- What to work on
Working through the lines below, return each one that holds "FREE".

- Available data
--------------------

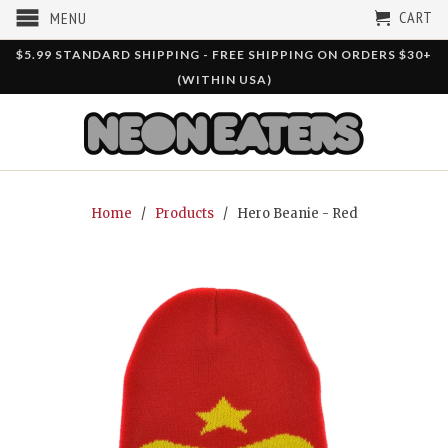
CART
MENU
$5.99 STANDARD SHIPPING - FREE SHIPPING ON ORDERS $30+
(WITHIN USA)
Home
/
Products
/ Hero Beanie - Red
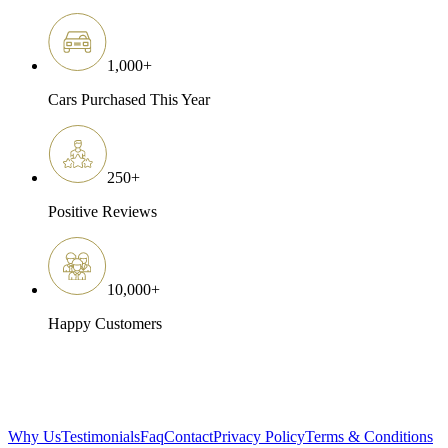
1,000
+
Cars Purchased This Year
250
+
Positive Reviews
10,000
+
Happy Customers
Why Us
Testimonials
Faq
Contact
Privacy Policy
Terms & Conditions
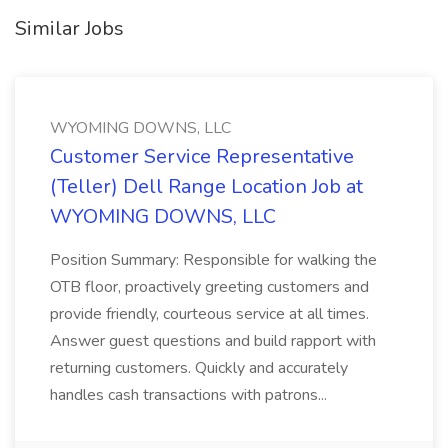
Similar Jobs
WYOMING DOWNS, LLC
Customer Service Representative
(Teller) Dell Range Location Job at
WYOMING DOWNS, LLC
Position Summary: Responsible for walking the
OTB floor, proactively greeting customers and
provide friendly, courteous service at all times.
Answer guest questions and build rapport with
returning customers. Quickly and accurately
handles cash transactions with patrons...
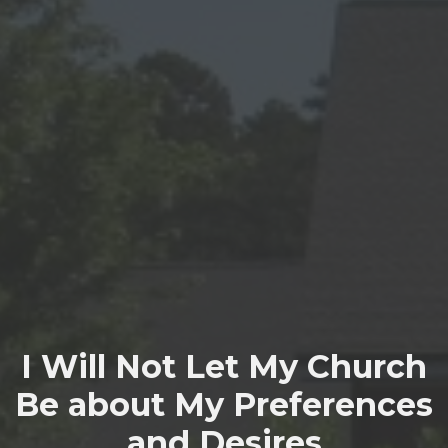
I Will Not Let My Church
Be about My Preferences
and Desires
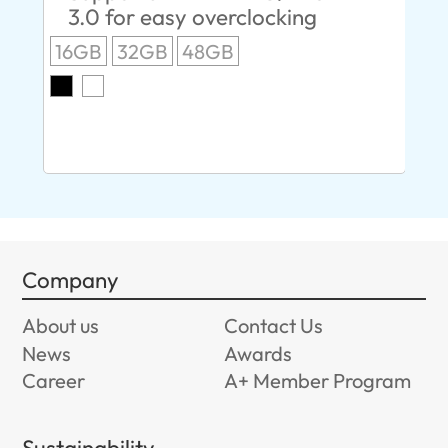
3.0 for easy overclocking
R
16GB
32GB
48GB
A
O
8G
Company
About us
Contact Us
News
Awards
Career
A+ Member Program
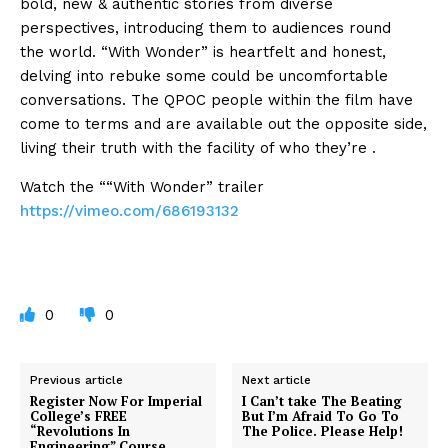
bold, new & authentic stories from diverse
perspectives, introducing them to audiences
round
the
world. “With Wonder” is heartfelt and honest,
delving into
rebuke
some
could be
uncomfortable
conversations. The QPOC people
within the
film have
come to terms
and are available
out
the opposite
side,
living their truth with
the facility
of who
they’re
.
Watch the ““With Wonder” trailer
https://vimeo.com/686193132
0
0
Previous article
Next article
Register Now For Imperial
I Can’t take The Beating
College’s FREE
But I’m Afraid To Go To
“Revolutions In
The Police. Please Help!
Engineering” Course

--------------------

- Response to the task
$5.99 STANDARD SHIPPING - FREE SHIPPING ON ORDERS $30+
College’s FREE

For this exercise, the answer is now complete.